**Assignment**
The answer must be the lines from the one that holds "Pour les Nouveaux Utilisateurs enregistrés" through the final line of the data, copied exactly, with no pictures.
──────── Provided data
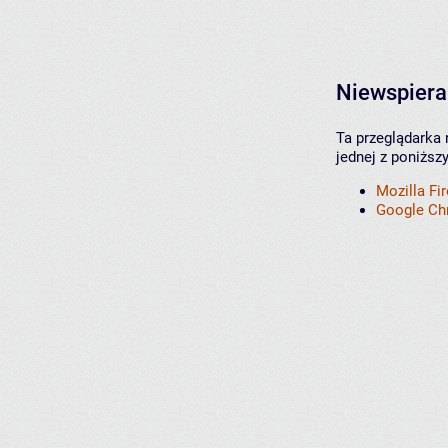
Niewspiera
Ta przeglądarka 
jednej z poniższ
Mozilla Fi
Google C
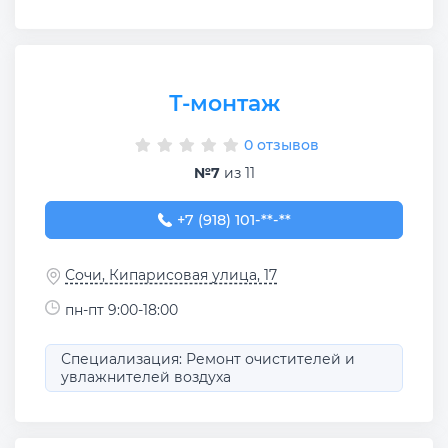
Т-монтаж
0 отзывов
№7
из 11
+7 (918) 101-23-16
+7 (918) 101-**-**
Сочи, Кипарисовая улица, 17
пн-пт 9:00-18:00
Специализация: Ремонт очистителей и
увлажнителей воздуха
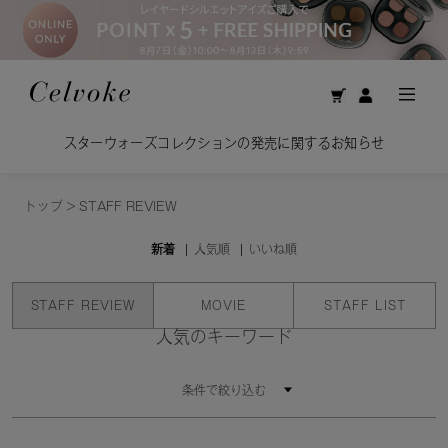
スターウォーズコレクションの発売に関するお知らせ
トップ
>
STAFF REVIEW
新着
人気順
いいね順
STAFF REVIEW
MOVIE
STAFF LIST
人気のキーワード
条件で絞り込む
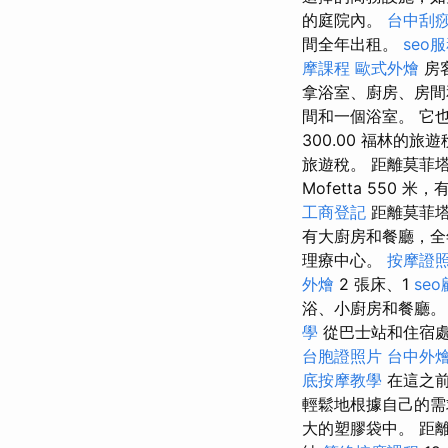
的庭院內。
台中刮痧
間全年出租。
seo
摩課程
歐式外燴
房客
拿浴室、廚房、房間
間和一個浴室。 它
300.00 福林的旅遊
旅遊稅。 距離莫菲塔 14
Mofetta 550 米，有
工商登記
距離莫菲
有大廚房和餐廳，
理療中心。
按摩證
外燴
2 張床、1
se
浴、小廚房和餐廳
學
從巴士站和住宿
台胞證照片
台中外
底按摩教學
在這之前
輕鬆地根據自己的
大的塑膠袋中。 距離莫菲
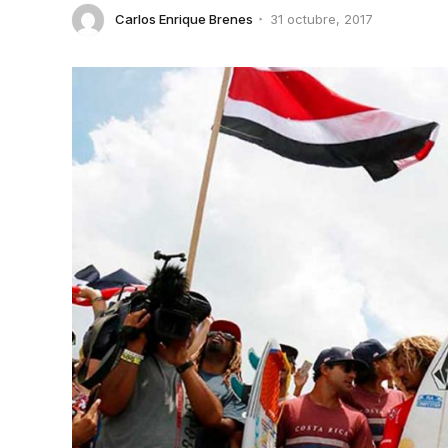
Carlos Enrique Brenes
31 octubre, 2017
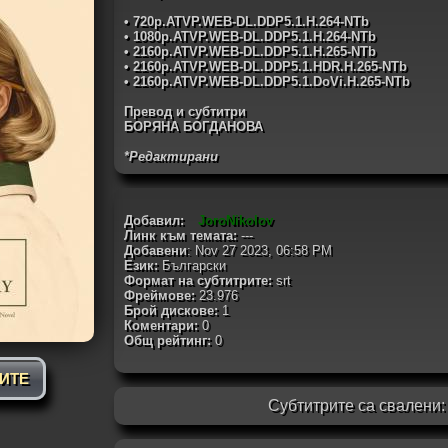
• 720p.ATVP.WEB-DL.DDP5.1.H.264-NTb
• 1080p.ATVP.WEB-DL.DDP5.1.H.264-NTb
• 2160p.ATVP.WEB-DL.DDP5.1.H.265-NTb
• 2160p.ATVP.WEB-DL.DDP5.1.HDR.H.265-NTb
• 2160p.ATVP.WEB-DL.DDP5.1.DoVi.H.265-NTb
Превод и субтитри
БОРЯНА БОГДАНОВА
*Редактирани
Добавил:
JoroNikolov
Линк към темата:
---
Добавени
: Nov 27 2023, 06:58 PM
Език:
Български
Формат на субтитрите:
srt
Фреймове:
23.976
Брой дискове:
1
Коментари:
0
Общ рейтинг:
0
РИТЕ
Субтитрите са свалени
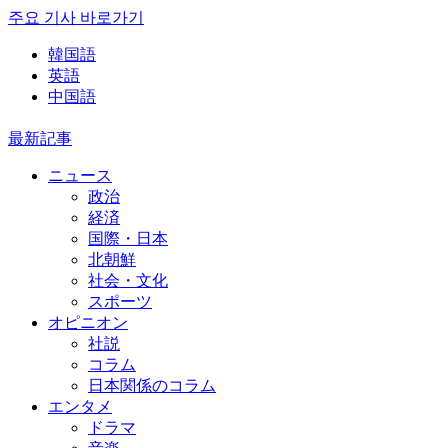
주요 기사 바로가기
韓国語
英語
中国語
最新記事
ニュース
政治
経済
国際・日本
北朝鮮
社会・文化
スポーツ
オピニオン
社説
コラム
日本関係のコラム
エンタメ
ドラマ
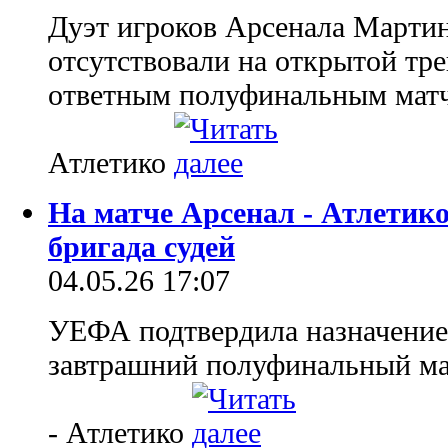
Дуэт игроков Арсенала Мартин
отсутствовали на открытой тр
ответным полуфинальным мат
Атлетико
На матче Арсенал - Атлетико
бригада судей
04.05.26 17:07
УЕФА подтвердила назначение
завтрашний полуфинальный ма
- Атлетико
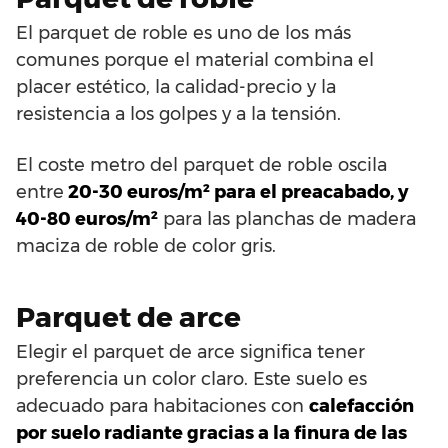
El parquet de roble es uno de los más
comunes porque el material combina el
placer estético, la calidad-precio y la
resistencia a los golpes y a la tensión.
El coste metro del parquet de roble oscila
entre
20-30 euros/m² para el preacabado, y
40-80 euros/m²
para las planchas de madera
maciza de roble de color gris.
Parquet de arce
Elegir el parquet de arce significa tener
preferencia un color claro. Este suelo es
adecuado para habitaciones con
calefacción
por suelo radiante gracias a la finura de las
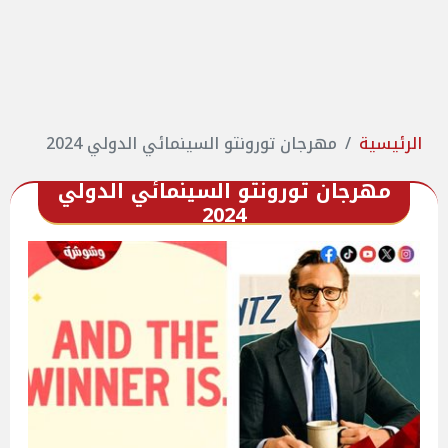
الرئيسية
مهرجان تورونتو السينمائي الدولي 2024
مهرجان تورونتو السينمائي الدولي
2024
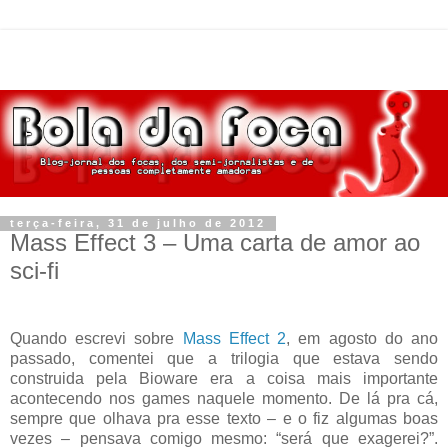
terça-feira, 31 de julho de 2012
Mass Effect 3 – Uma carta de amor ao
sci-fi
Quando escrevi sobre
Mass Effect 2
, em agosto do ano
passado, comentei que a trilogia que estava sendo
construida pela Bioware era a coisa mais importante
acontecendo nos games naquele momento. De lá pra cá,
sempre que olhava pra esse texto – e o fiz algumas boas
vezes – pensava comigo mesmo: “será que exagerei?”.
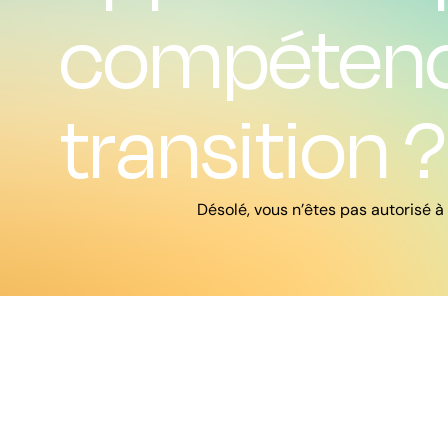
compétence
transition ?
Désolé, vous n’êtes pas autorisé à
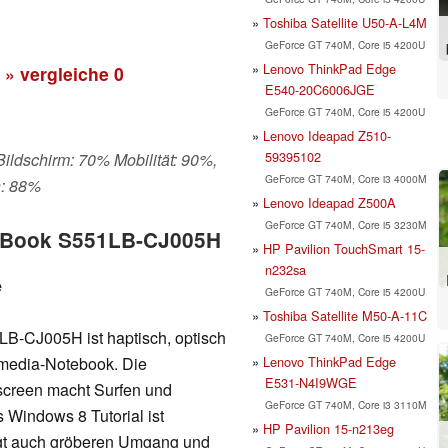
Toshiba Satellite U50-A-L4M
GeForce GT 740M, Core i5 4200U
Lenovo ThinkPad Edge
» vergleiche
0
E540-20C6006JGE
GeForce GT 740M, Core i5 4200U
Lenovo Ideapad Z510-
59395102
 Bildschirm: 70% Mobilität: 90%,
GeForce GT 740M, Core i3 4000M
n: 88%
Lenovo Ideapad Z500A
GeForce GT 740M, Core i5 3230M
voBook S551LB-CJ005H
HP Pavilion TouchSmart 15-
n232sa
e
GeForce GT 740M, Core i5 4200U
Toshiba Satellite M50-A-11C
B-CJ005H ist haptisch, optisch
GeForce GT 740M, Core i5 4200U
Lenovo ThinkPad Edge
timedia-Notebook. Die
E531-N4I9WGE
hscreen macht Surfen und
GeForce GT 740M, Core i3 3110M
 Windows 8 Tutorial ist
HP Pavilion 15-n213eg
rägt auch gröberen Umgang und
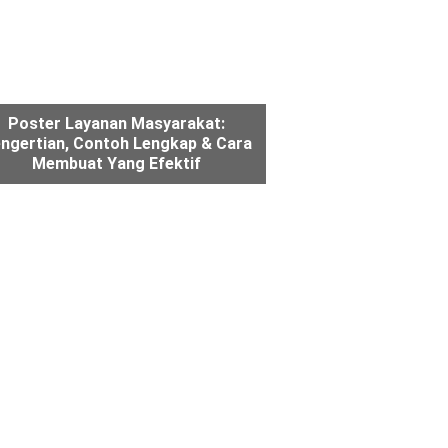
Poster Layanan Masyarakat:
ngertian, Contoh Lengkap & Cara
Membuat Yang Efektif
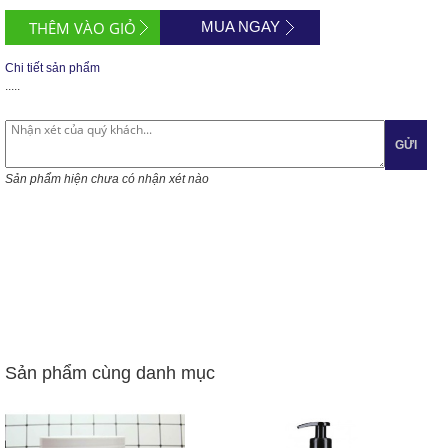
MUA NGAY
Chi tiết sản phẩm
.....
GỬI
Sản phẩm hiện chưa có nhận xét nào
Sản phẩm cùng danh mục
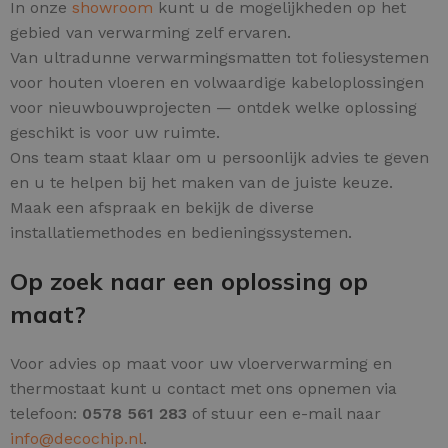
In onze
showroom
kunt u de mogelijkheden op het
gebied van verwarming zelf ervaren.
Van ultradunne verwarmingsmatten tot foliesystemen
voor houten vloeren en volwaardige kabeloplossingen
voor nieuwbouwprojecten — ontdek welke oplossing
geschikt is voor uw ruimte.
Ons team staat klaar om u persoonlijk advies te geven
en u te helpen bij het maken van de juiste keuze.
Maak een afspraak en bekijk de diverse
installatiemethodes en bedieningssystemen.
Op zoek naar een oplossing op
maat?
Voor advies op maat voor uw vloerverwarming en
thermostaat kunt u contact met ons opnemen via
telefoon:
0578 561 283
of stuur een e-mail naar
info@decochip.nl
.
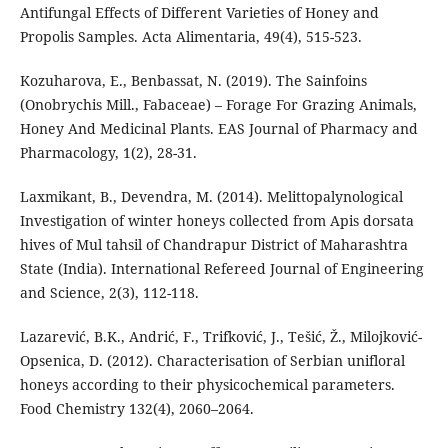
Antifungal Effects of Different Varieties of Honey and
Propolis Samples. Acta Alimentaria, 49(4), 515-523.
Kozuharova, E., Benbassat, N. (2019). The Sainfoins
(Onobrychis Mill., Fabaceae) – Forage For Grazing Animals,
Honey And Medicinal Plants. EAS Journal of Pharmacy and
Pharmacology, 1(2), 28-31.
Laxmikant, B., Devendra, M. (2014). Melittopalynological
Investigation of winter honeys collected from Apis dorsata
hives of Mul tahsil of Chandrapur District of Maharashtra
State (India). International Refereed Journal of Engineering
and Science, 2(3), 112-118.
Lazarević, B.K., Andrić, F., Trifković, J., Tešić, Ž., Milojković-
Opsenica, D. (2012). Characterisation of Serbian unifloral
honeys according to their physicochemical parameters.
Food Chemistry 132(4), 2060–2064.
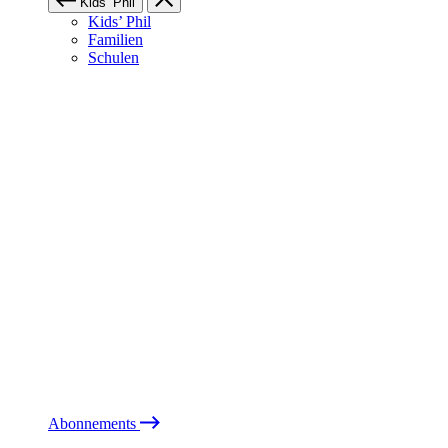
Kids’ Phil
Kids’ Phil
Familien
Schulen
Abonnements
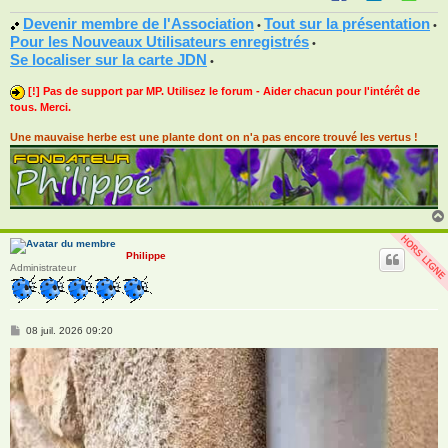
Devenir membre de l'Association
Tout sur la présentation
•
•
Pour les Nouveaux Utilisateurs enregistrés
•
Se localiser sur la carte JDN
•
[!] Pas de support par MP. Utilisez le forum - Aider chacun pour l'intérêt de
tous. Merci.
Une mauvaise herbe est une plante dont on n'a pas encore trouvé les vertus !
Philippe
Administrateur
M
08 juil. 2026 09:20
e
s
s
a
g
e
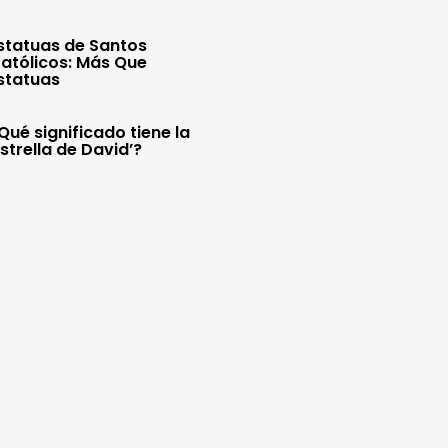
statuas de Santos
atólicos: Más Que
statuas
Qué significado tiene la
Estrella de David’?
────────────────
**Answer area**
Pour les Nouveaux Utilisateurs enregistrés
•
Se localiser sur la carte JDN
•
[!] Pas de support par MP. Utilisez le forum - Aider chacun pour l'intérêt de
tous. Merci.
Une mauvaise herbe est une plante dont on n'a pas encore trouvé les vertus !
Philippe
Administrateur
M
08 juil. 2026 09:20
e
s
s
a
g
e
statuas de Santos
atólicos: Más Que
statuas
Qué significado tiene la
Estrella de David’?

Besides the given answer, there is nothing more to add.